まずはkevin mitsunaga(PC/Sampler)がひとりステージに登場し、fhánaの音楽世界へのイントロをグロッケンやシンセで描いていくと、みっしりと埋まったフロアから大きな歓声と手拍子が沸き起こる。この瞬間を待ちわびていた期待と興奮とで、佐藤純一(Key/Cho)、yuxuki waga(Gt)、towana(Vo)、サポート・メンバーの登場とともに、さらに拍手が盛大に響きわたった。そこで1曲目にプレイしたのは、最新シングル『ムーンリバー』のアーティスト盤に収録されている「Rebuilt world」。"再生"をテーマとした曲である。『ムーンリバー』のインタビュー時に話に出ていたが、前回のツアーの最終日、まさに今回と同じZepp DiverCity TOKYOでの公演を行う前日に、towanaの喉にポリープがあることがわかった。その後、決まっていたライヴをこなし無事に手術を終え、2017年1月リリースの10thシングル『青空のラプソディ』、そして『ムーンリバー』の制作、レコーディングをしている。このツアーや『ムーンリバー』まで表立って話してはこなかったが、歌えなくなってしまうのではないかというtowana自身の不安もさることながら、fhánaもまたその先の活動への不安と向き合った時間だったようだ。このZepp DiverCity TOKYO公演で、「Rebuilt world」で"再生"していくことは、fhánaの願いでもあり、強い意志でもあった。柔らかで、エモーショナルなひだのあるtowanaのヴォーカルがとても美しく、力強く響く「Rebuilt world」は、晴れやかであると同時に、感動的でもあった。「虹を編めたら」、「コメットルシファー ~The Seed and the Sower~」、そして「ワンダーステラ」と前半のブロックではハイトーンのtowanaの歌が冴える、ドラマチックな曲を連投。いずれもアニメのタイアップ曲で、それぞれに世界観のある曲でありサウンドだが、再生から駆け上がっていくエネルギーが込められてもいる。新しい物語の始まりとして、抜群の配置となったセットリストだ。

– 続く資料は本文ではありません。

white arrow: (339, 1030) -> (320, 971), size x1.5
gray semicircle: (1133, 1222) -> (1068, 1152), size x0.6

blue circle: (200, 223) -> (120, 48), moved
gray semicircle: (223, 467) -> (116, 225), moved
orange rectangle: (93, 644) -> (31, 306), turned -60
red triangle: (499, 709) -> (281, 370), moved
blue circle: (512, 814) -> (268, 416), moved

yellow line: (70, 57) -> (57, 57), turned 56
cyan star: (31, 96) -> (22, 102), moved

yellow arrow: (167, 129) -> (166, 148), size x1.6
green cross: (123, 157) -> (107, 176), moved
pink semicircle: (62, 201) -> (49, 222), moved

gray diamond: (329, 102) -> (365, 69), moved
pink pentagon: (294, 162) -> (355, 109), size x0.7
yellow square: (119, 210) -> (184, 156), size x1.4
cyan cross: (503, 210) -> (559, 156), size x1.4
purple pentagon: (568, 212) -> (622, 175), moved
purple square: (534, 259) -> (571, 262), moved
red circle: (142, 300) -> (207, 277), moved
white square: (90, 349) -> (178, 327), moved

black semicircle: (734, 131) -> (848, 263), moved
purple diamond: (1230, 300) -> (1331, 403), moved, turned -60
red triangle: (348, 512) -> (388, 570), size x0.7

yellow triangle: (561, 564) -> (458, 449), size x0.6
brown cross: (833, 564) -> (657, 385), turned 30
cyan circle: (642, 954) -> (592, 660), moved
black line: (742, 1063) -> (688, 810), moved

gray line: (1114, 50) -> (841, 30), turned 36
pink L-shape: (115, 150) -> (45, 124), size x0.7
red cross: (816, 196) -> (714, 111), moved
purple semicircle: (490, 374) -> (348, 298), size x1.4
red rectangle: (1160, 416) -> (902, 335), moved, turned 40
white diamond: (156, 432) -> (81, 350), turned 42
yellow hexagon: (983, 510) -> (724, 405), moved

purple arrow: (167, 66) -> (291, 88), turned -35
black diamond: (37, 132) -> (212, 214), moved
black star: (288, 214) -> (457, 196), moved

"今日はみんなで、世界地図を探しにいこう"。佐藤のMCで、改めて今回のツアー・タイトルとなった"Looking for the World Atlas Tour"の由縁も語られた。デビューして4年、多くのアニメ曲のリリースや2作のアルバムのリリースを通して、fhánaとしてはひとつの地図が完成した。このツアーは、その先にある新たな冒険、新たな世界地図を見つけ、進んでいくものだという。「little secret magic」や「Critique & Curation」など、アップテンポでリズミカルな曲でさらに加速していく中盤では、佐藤は鍵盤をギターに持ち替えるなど、ステージ上の躍動感もさらに増していく。「アネモネの花」では、曲に合わせて観客のハンドクラップが起こり、フロアの高揚感、多幸感も右肩上がりとなった。デビュー曲「ケセラセラ」に洒落たアレンジを新たに施した"先斗町Ver."(『ムーンリバー』アニメ盤収録バージョン)を披露し、続く「現在地」はtowanaがギターを弾きながら歌うという新鮮な姿を見せた。華奢なtowanaとギターとの組み合わせに、会場の男性ファンの声も、どことなく熱さを増した感覚。もともとwagaが、towanaがギターを持って歌っているイメージで書いた曲でもあり、それが実現した。その熱狂から一転、「ムーンリバー」、「calling」という、しっとりと重厚に聴かせる曲で、観客の熱をぐっと掴んだままフロアを掌握していくパワーは圧巻。この曲の采配もまた、絶妙だ。ライヴ・バンドとして、音で魅せていく力を感じる流れである。終盤では、メンバーによるダンスMVがスマッシュ・ヒット中の「青空のラプソディ」を披露。kevinがステージ前へと飛び出してtowanaとともにダンスをすると、フロアからは合いの手のコーラスが上がり、同様の振りで踊る姿も窺える。もともとファンキーで晴れやかなライヴ向きの曲だが、実際のステージ映えは想像以上。誰もが楽しく、盛り上がるキラー・チューンとなっている。fhánaの新しい強みだ。そこで上がった観客の手を離さないように、「君という特異点 [singular you]」で本編の幕を閉じた。MCで、メンバーとの絆、観客との絆が深まったツアーになったと語っていたが、まさにそのとおりで、フロアとステージとのコミュニケーション濃度が高まり、互いにエネルギーを交換し合う信頼感が感じられた。二度のアンコールに応え、"Looking for the World Atlas Tour 2017"の幕を閉じたfhánaだが、ここで得た熱とツアー各地での光景を糧に、今、新たな作品へと向かっている。